May Morning is an annual event in Oxford, United Kingdom, on May Day (1 May).

==Event==
The event starts early at 6 a.m., though the festivities themselves begin much earlier with some people even starting late on April 30, with the Magdalen College Choir singing a hymn, the Hymnus Eucharisticus, from the top of Magdalen Tower. The choir traditionally also sings a madrigal, Now Is the Month of Maying, following prayers for the city led by the Dean of Divinity. Large crowds of both students and Oxford residents normally gather under the tower, along the High Street, and on Magdalen Bridge. Students and fellows of Magdalen College gather in the college cloisters and on top of the other towers within the college grounds. In 2017 the event took place during the Bank Holiday weekend, and a record 27,000 people gathered to hear Sol Samba. During the 2020 Coronavirus pandemic the event was cancelled, however the choir recorded a 'Virtual May Morning', originally broadcast live.

This is then followed by general revelry and festivities, including Morris dancing in Radcliffe Square between the University Church and the Radcliffe Camera, impromptu music, etc., for a couple of hours from around 6.15 am onwards. There is a party atmosphere, despite the early hour. In fact, in some years there are all-night balls the night before, so some people, especially students, are in formal attire.

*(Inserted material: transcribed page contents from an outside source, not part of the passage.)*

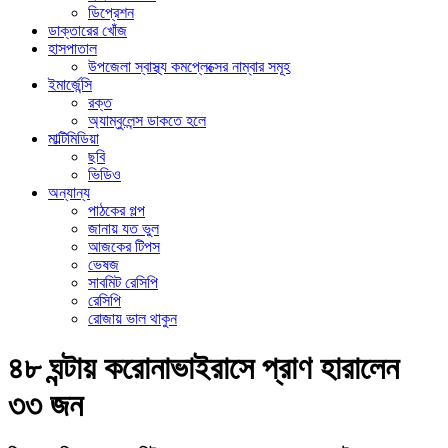
ডিপ্রেশন
ডাক্তারের খোঁজ
হাসপাতাল
উপজেলা স্বাস্থ্য কমপ্লেক্সের নাম্বার সমূহ
ইমার্জেন্সি
রক্ত
অ্যাম্বুলেন্স ডাকতে হলে
মাল্টিমিডিয়া
ছবি
ভিডিও
অন্যান্য
পাঠকের গল্প
জানায় যত ভুল
আজকের টিপস
ভেষজ
সাবমিট রেসিপি
রেসিপি
রোজায় ভাল থাকুন
৪৮ ঘন্টায় করোনাভাইরাসে প্রাণ হারালেন
৩৩ জন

There is a modern tradition of students jumping from Magdalen Bridge. This occurred sporadically in the 1960s, becoming an annual event by the 1980s. However, the river is sometimes shallow, which has on occasion caused serious injury, notably in 1997 when one person was left paralyzed, and 2005 when ten were hospitalised. Hence, the bridge was closed every May Morning during 1998–2001 and 2006–2009.

In the 19th century, the young townsmen blew horns and ran riot after the singing. Activities have varied over the previous centuries. Vera Brittain wrote a poem with the title May Morning in 1916. The first ten lines depict the actual event. One fictional description of the Tudor May Morning is in "Towers in the Mist" by Elizabeth Goudge. Another description is found in the film Shadowlands directed by Richard Attenborough, on an episode in the life of the English scholar, writer, and fellow of Magdalen's C. S. Lewis, starring Anthony Hopkins as C. S. Lewis and Debra Winger as Joy Davidman, and including footage from the 1993 May Morning celebrations.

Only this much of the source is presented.